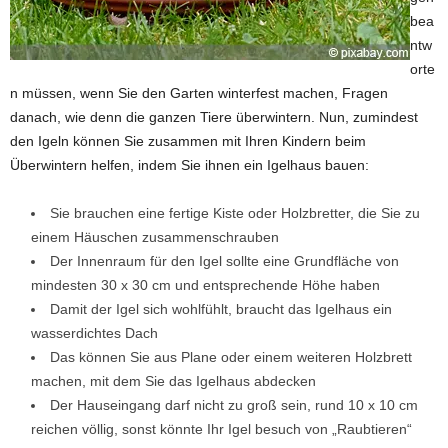
bea
ntw
orte
n müssen, wenn Sie den Garten winterfest machen, Fragen
danach, wie denn die ganzen Tiere überwintern. Nun, zumindest
den Igeln können Sie zusammen mit Ihren Kindern beim
Überwintern helfen, indem Sie ihnen ein Igelhaus bauen:
Sie brauchen eine fertige Kiste oder Holzbretter, die Sie zu
einem Häuschen zusammenschrauben
Der Innenraum für den Igel sollte eine Grundfläche von
mindesten 30 x 30 cm und entsprechende Höhe haben
Damit der Igel sich wohlfühlt, braucht das Igelhaus ein
wasserdichtes Dach
Das können Sie aus Plane oder einem weiteren Holzbrett
machen, mit dem Sie das Igelhaus abdecken
Der Hauseingang darf nicht zu groß sein, rund 10 x 10 cm
reichen völlig, sonst könnte Ihr Igel besuch von „Raubtieren“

+ + + +

*Work instructions*
A single number is the answer here: the count of lines in the listing that hold the string "Igelhaus".

*Answer to this problem*
3